» TASK REQUIREMENTS
Read through the entries below and copy each line where "Verkaufsdisplay" turns up.
★ ★ ★ ★ ★
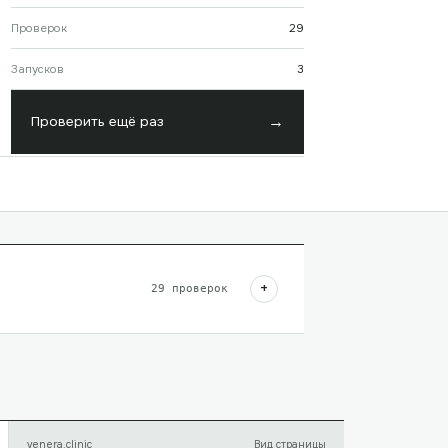
Проверок
29
Запусков
3
→
Проверить ещё раз
+
29
проверок
venera.clinic
Вид страницы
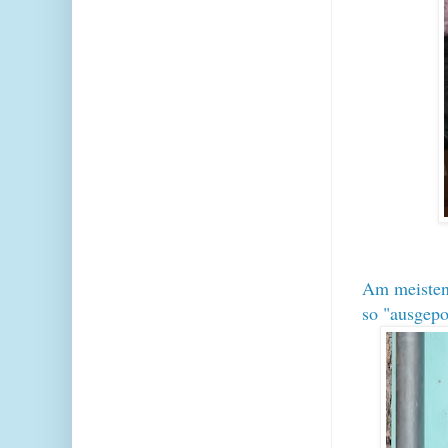
Am meisten 
so "ausgepo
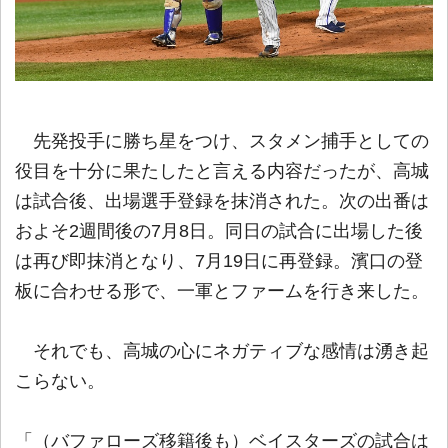
先発投手に勝ち星をつけ、スタメン捕手としての
役目を十分に果たしたと言える内容だったが、高城
は試合後、出場選手登録を抹消された。次の出番は
およそ2週間後の7月8日。同日の試合に出場した後
は再び即抹消となり、7月19日に再登録。濱口の登
板に合わせる形で、一軍とファームを行き来した。
それでも、高城の心にネガティブな感情は湧き起
こらない。
「（バファローズ移籍後も）ベイスターズの試合は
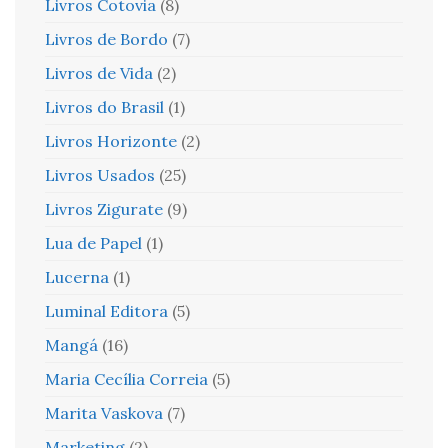
Livros Cotovia
(8)
Livros de Bordo
(7)
Livros de Vida
(2)
Livros do Brasil
(1)
Livros Horizonte
(2)
Livros Usados
(25)
Livros Zigurate
(9)
Lua de Papel
(1)
Lucerna
(1)
Luminal Editora
(5)
Mangá
(16)
Maria Cecília Correia
(5)
Marita Vaskova
(7)
Marketing
(2)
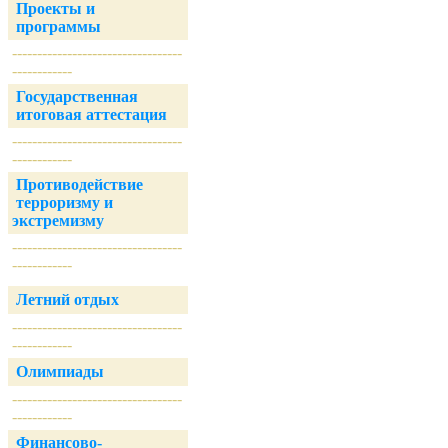
Проекты и
программы
----------------------------------
------------
Государственная
итоговая аттестация
----------------------------------
------------
Противодействие
терроризму и
экстремизму
----------------------------------
------------
Летний отдых
----------------------------------
------------
Олимпиады
----------------------------------
------------
Финансово-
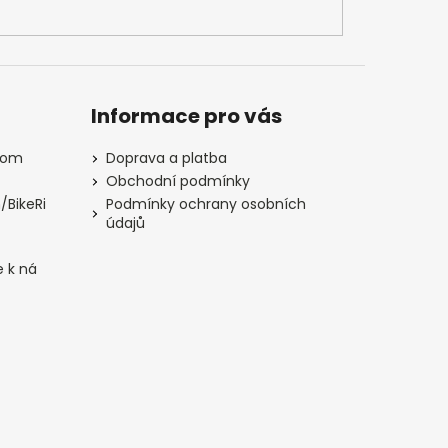
Informace pro vás
com
Doprava a platba
Obchodní podmínky
/BikeRi
Podmínky ochrany osobních
údajů
e k ná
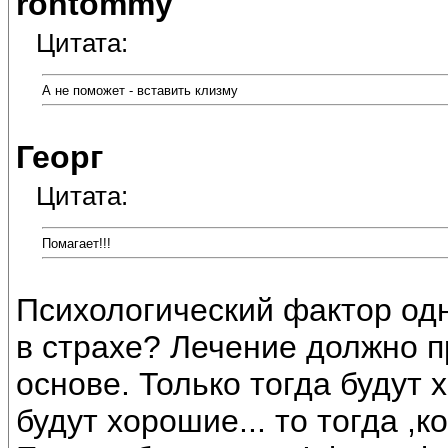
rontommy
Цитата:
А не поможет - вставить клизму
Георг
Цитата:
Помагает!!!
Психологический фактор одн
в страхе? Лечение должно 
основе. Только тогда будут 
будут хорошие... то тогда ,к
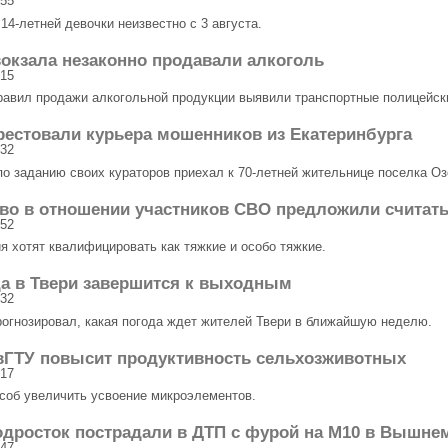
:55
4-летней девочки неизвестно с 3 августа.
вокзала незаконно продавали алкоголь
:15
равил продажи алкогольной продукции выявили транспортные полицейск
рестовали курьера мошенников из Екатеринбурга
:32
по заданию своих кураторов приехал к 70-летней жительнице поселка Озе
во в отношении участников СВО предложили считать
:52
я хотят квалифицировать как тяжкие и особо тяжкие.
а в Твери завершится к выходным
:32
рогнозировал, какая погода ждет жителей Твери в ближайшую неделю.
вГТУ повысит продуктивность сельхозживотных
:17
соб увеличить усвоение микроэлементов.
дросток пострадали в ДТП с фурой на М10 в Вышне
:47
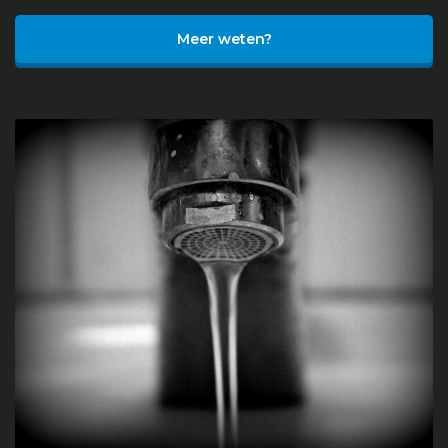
Meer weten?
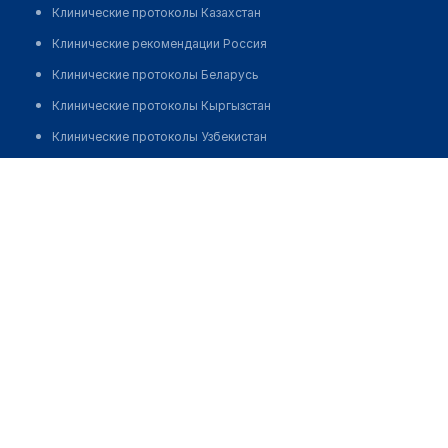
Клинические протоколы Казахстан
Клинические рекомендации Россия
Клинические протоколы Беларусь
Клинические протоколы Кыргызстан
Клинические протоколы Узбекистан
Клинические протоколы диагностики и лечения
Стоматологическая клиника "Anar Stom"
Обзоры мировой медицинской периодики
Позвонить
Заболевания: обзорные статьи
Новости здравоохранения
Медикаменты
Лабораторные показатели
Медицинские термины
Мобильные приложения
клиникам
МИС для клиники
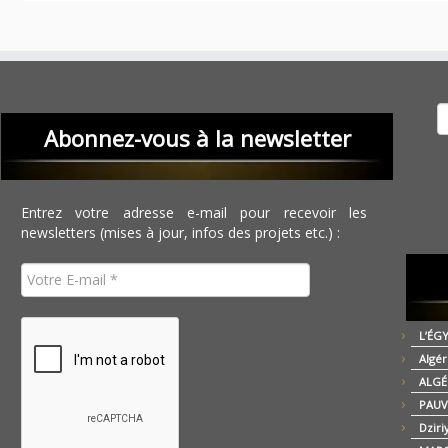
Recher
Abonnez-vous à la newsletter
Entrez votre adresse e-mail pour recevoir les
newsletters (mises à jour, infos des projets etc.) :
L’ÉG
Algér
ALGÉ
PAUV
Dziri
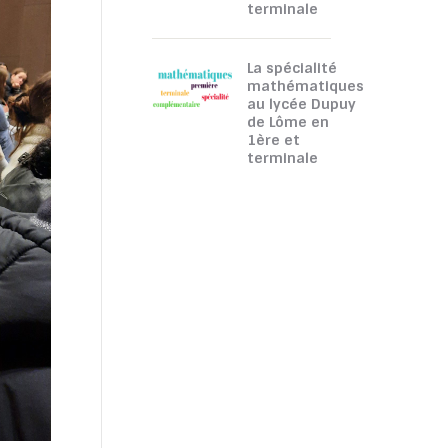
terminale
La spécialité
mathématiques
au lycée Dupuy
de Lôme en
1ère et
terminale
TOUTATICE
CPGE
CONTACTEZ-NOUS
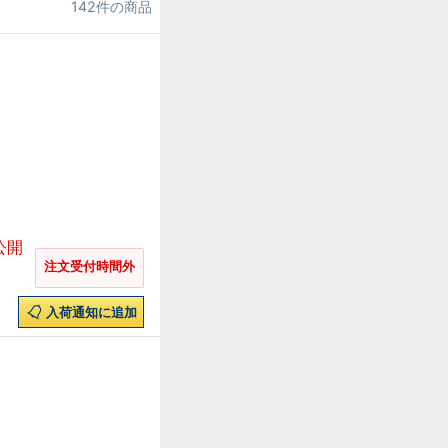
142件の商品
公開
注文受付時間外
入荷通知に追加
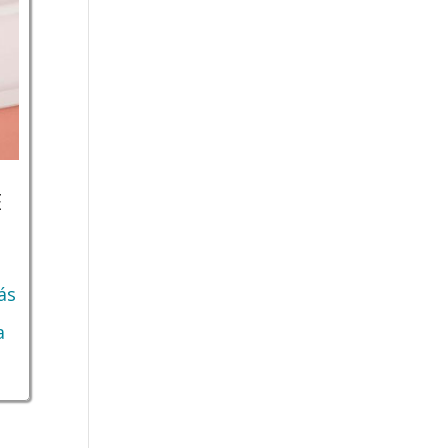
E
ás
a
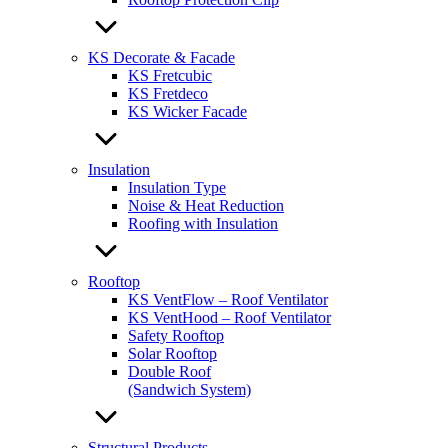
KS Decorate & Facade
KS Fretcubic
KS Fretdeco
KS Wicker Facade
Insulation
Insulation Type
Noise & Heat Reduction
Roofing with Insulation
Rooftop
KS VentFlow – Roof Ventilator
KS VentHood – Roof Ventilator
Safety Rooftop
Solar Rooftop
Double Roof
(Sandwich System)
Structural Products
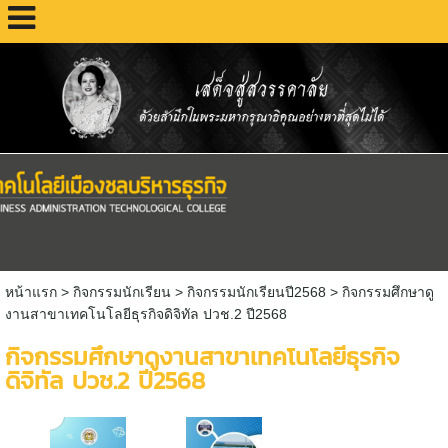
หน้าแรก
> กิจกรรมนักเรียน >
กิจกรรมนักเรียนปี2568
>
กิจกรรมศึกษาดู
งานสาขาเทคโนโลยีธุรกิจดิจิทัล ปวช.2 ปี2568
กิจกรรมศึกษาดูงานสาขาเทคโนโลยีธุรกิจ
ดิจิทัล ปวช.2 ปี2568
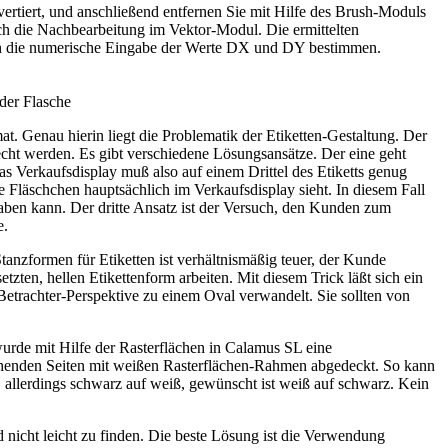
rtiert, und anschließend entfernen Sie mit Hilfe des Brush-Moduls
ich die Nachbearbeitung im Vektor-Modul. Die ermittelten
durch die numerische Eingabe der Werte DX und DY bestimmen.
 der Flasche
at. Genau hierin liegt die Problematik der Etiketten-Gestaltung. Der
recht werden. Es gibt verschiedene Lösungsansätze. Der eine geht
as Verkaufsdisplay muß also auf einem Drittel des Etiketts genug
e Fläschchen hauptsächlich im Verkaufsdisplay sieht. In diesem Fall
 haben kann. Der dritte Ansatz ist der Versuch, den Kunden zum
e.
nzformen für Etiketten ist verhältnismäßig teuer, der Kunde
tzten, hellen Etikettenform arbeiten. Mit diesem Trick läßt sich ein
Betrachter-Perspektive zu einem Oval verwandelt. Sie sollten von
wurde mit Hilfe der Rasterflächen in Calamus SL eine
rstehenden Seiten mit weißen Rasterflächen-Rahmen abgedeckt. So kann
, allerdings schwarz auf weiß, gewünscht ist weiß auf schwarz. Kein
 nicht leicht zu finden. Die beste Lösung ist die Verwendung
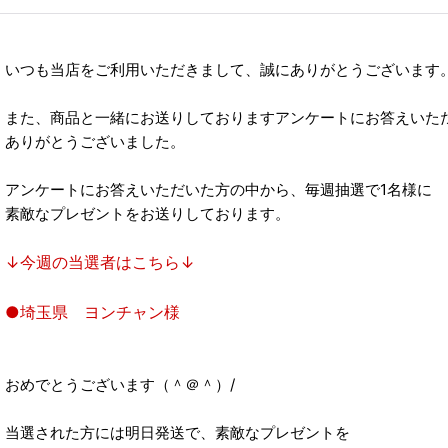
いつも当店をご利用いただきまして、誠にありがとうございます
また、商品と一緒にお送りしておりますアンケートにお答えいた
ありがとうございました。
アンケートにお答えいただいた方の中から、毎週抽選で1名様に
素敵なプレゼントをお送りしております。
↓今週の当選者はこちら↓
●埼玉県 ヨンチャン様
おめでとうございます（＾＠＾）/
当選された方には明日発送で、素敵なプレゼントを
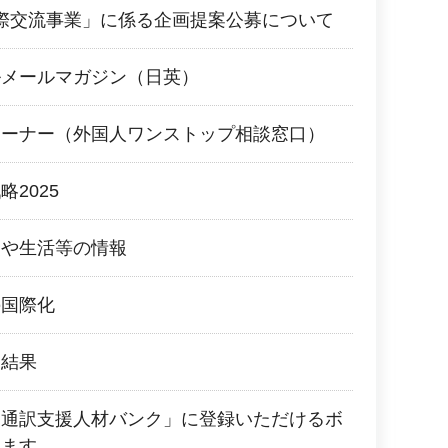
博国際交流事業」に係る企画提案公募について
ルメールマガジン（日英）
コーナー（外国人ワンストップ相談窓口）
2025
災や生活等の情報
の国際化
査結果
民通訳支援人材バンク」に登録いただけるボ
します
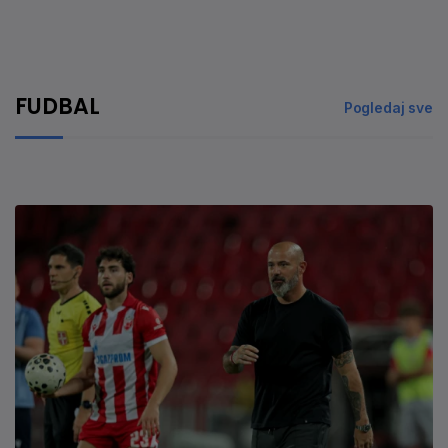
FUDBAL
Pogledaj sve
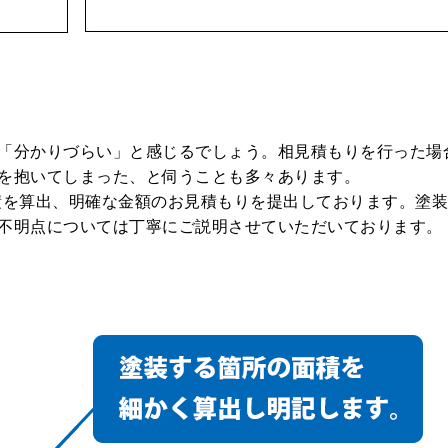
「分かりづらい」と感じるでしょう。相見積もりを行った場
を抱いてしまった、と伺うことも多々あります。
積を算出、明確な金額のお見積もりを提出しております。塗
不明点については丁寧にご説明させていただいております。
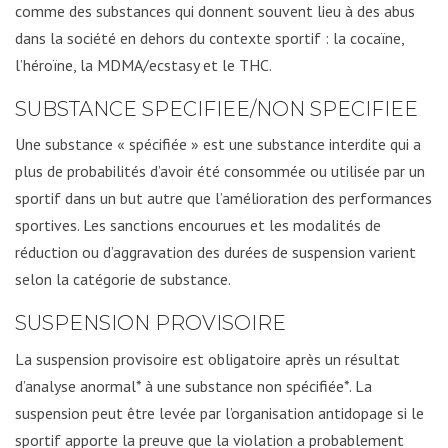
comme des substances qui donnent souvent lieu à des abus
dans la société en dehors du contexte sportif : la cocaïne,
l’héroïne, la MDMA/ecstasy et le THC.
SUBSTANCE SPECIFIEE/NON SPECIFIEE
Une substance « spécifiée » est une substance interdite qui a
plus de probabilités d’avoir été consommée ou utilisée par un
sportif dans un but autre que l’amélioration des performances
sportives. Les sanctions encourues et les modalités de
réduction ou d’aggravation des durées de suspension varient
selon la catégorie de substance.
SUSPENSION PROVISOIRE
La suspension provisoire est obligatoire après un résultat
d’analyse anormal* à une substance non spécifiée*. La
suspension peut être levée par l’organisation antidopage si le
sportif apporte la preuve que la violation a probablement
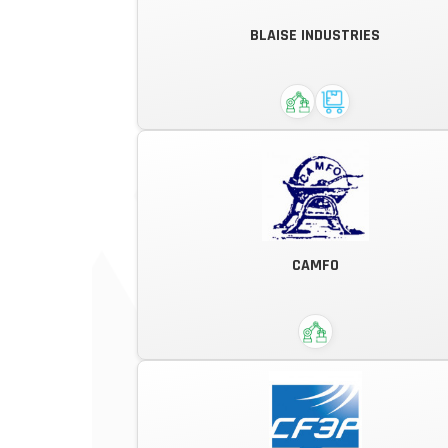
Un fléxible sur mesure adapté à
BLAISE INDUSTRIES
chaque usage.
Automatisme et informatique
CAMFO
industrielle.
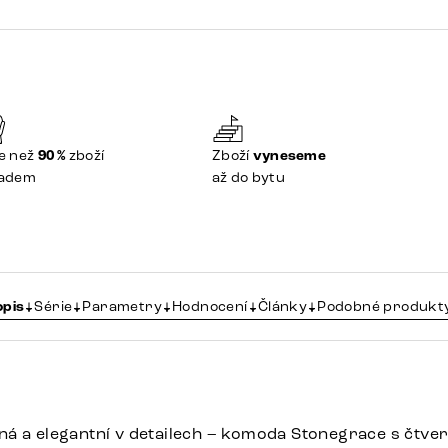
e než
90 %
zboží
Zboží
vyneseme
ladem
až do bytu
opis
Série
Parametry
Hodnocení
Články
Podobné produkt
á a elegantní v detailech – komoda Stonegrace s čtve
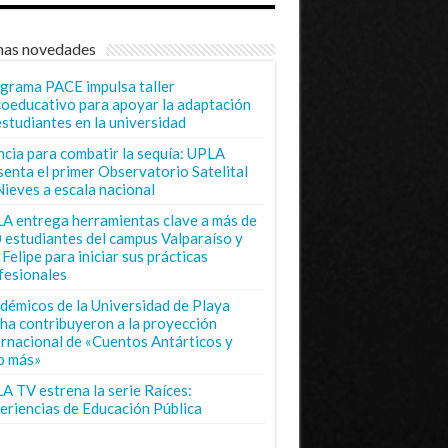
mas novedades
grama PACE impulsa taller
coeducativo para apoyar la adaptación
estudiantes en la universidad
ncia para combatir la sequía: UPLA
senta el primer Observatorio Satelital
Nieves a escala nacional
A entrega herramientas clave a más de
 estudiantes del campus Valparaíso y
Felipe para iniciar sus prácticas
fesionales
démicos de la Universidad de Playa
ha contribuyeron a la proyección
ernacional de «Cuentos Antárticos y
o más»
A TV estrena la serie Raíces:
eriencias de Educación Pública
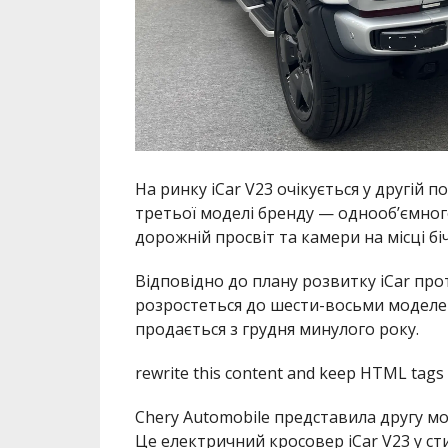
На ринку iCar V23 очікується у другій
третьої моделі бренду — однооб’ємног
дорожній просвіт та камери на місці бі
Відповідно до плану розвитку iCar про
розростеться до шести-восьми моделей.
продається з грудня минулого року.
rewrite this content and keep HTML tags
Chery Automobile представила другу м
Це електричний кросовер iCar V23 у ст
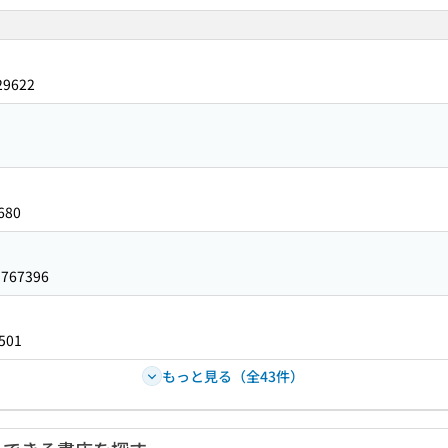
29622
680
3767396
501
もっと見る（全43件）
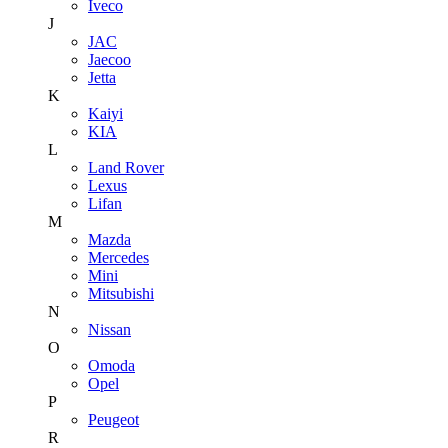
Iveco
J
JAC
Jaecoo
Jetta
K
Kaiyi
KIA
L
Land Rover
Lexus
Lifan
M
Mazda
Mercedes
Mini
Mitsubishi
N
Nissan
O
Omoda
Opel
P
Peugeot
R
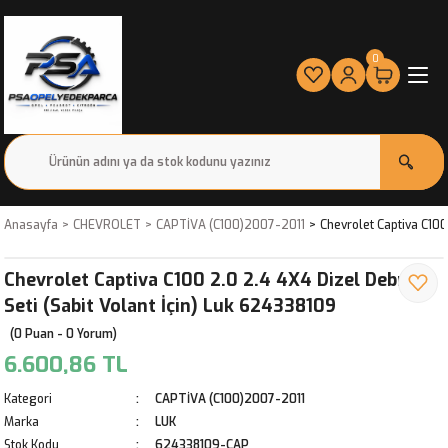
0
Anasayfa
CHEVROLET
CAPTİVA (C100)2007-2011
Chevrolet Captiva C100
Chevrolet Captiva C100 2.0 2.4 4X4 Dizel Debriyaj
Seti (Sabit Volant İçin) Luk 624338109
(0 Puan - 0 Yorum)
6.600,86 TL
Kategori
CAPTİVA (C100)2007-2011
Marka
LUK
Stok Kodu
624338109-CAP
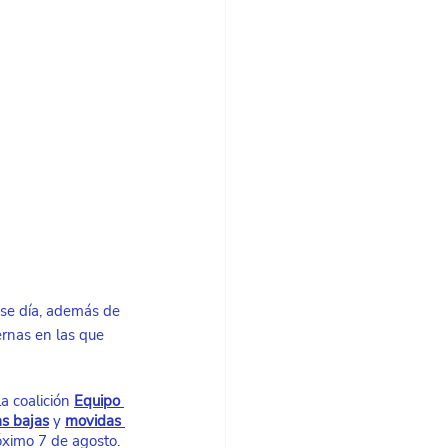
se día, además de 
ernas en las que 
la coalición
Equipo 
s bajas
 y
movidas 
róximo 7 de agosto.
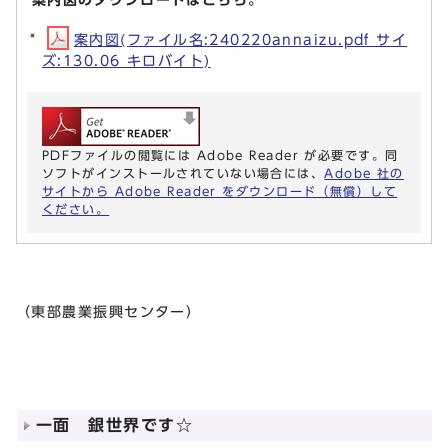
案内図(ファイル名:240220annaizu.pdf サイ
ズ:130.06 キロバイト)
PDFファイルの閲覧には Adobe Reader が必要です。同
ソフトがインストールされていない場合には、
Adobe 社の
サイトから Adobe Reader をダウンロード（無償）して
ください。
（東部農業振興センター）
一面 銀世界です☆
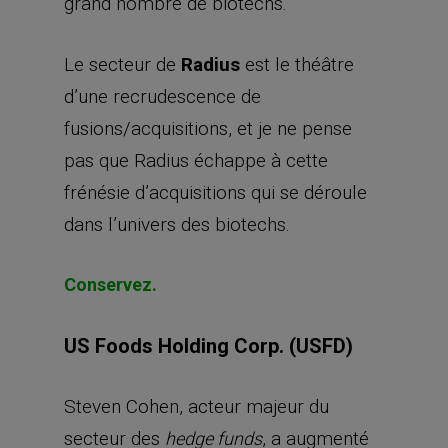
grand nombre de biotechs.
Le secteur de
Radius
est le théâtre
d’une recrudescence de
fusions/acquisitions, et je ne pense
pas que Radius échappe à cette
frénésie d’acquisitions qui se déroule
dans l’univers des biotechs.
Conservez.
US Foods Holding Corp. (USFD)
Steven Cohen, acteur majeur du
secteur des
, a augmenté
hedge funds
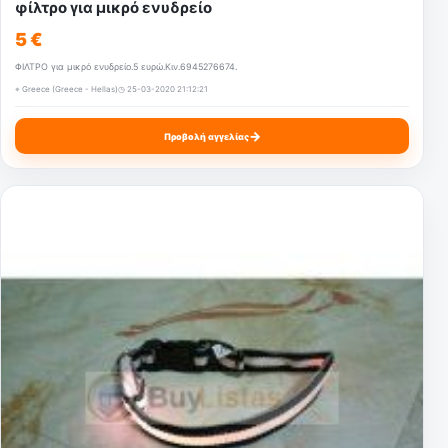
φίλτρο για μικρό ενυδρείο
5 €
ΦΙΛΤΡΟ για μικρό ενυδρείο.5 ευρώ.Κιν.6945276674.
⌖ Greece (Greece - Hellas)
◷ 25-03-2020 21:12:21
→
Προβολή αγγελίας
★ ★ ★ ★ ★
» RESULT OF THE EXERCISE
as Verkaufsdisplay muß also auf einem Drittel des Etiketts genug
e Fläschchen hauptsächlich im Verkaufsdisplay sieht. In diesem Fall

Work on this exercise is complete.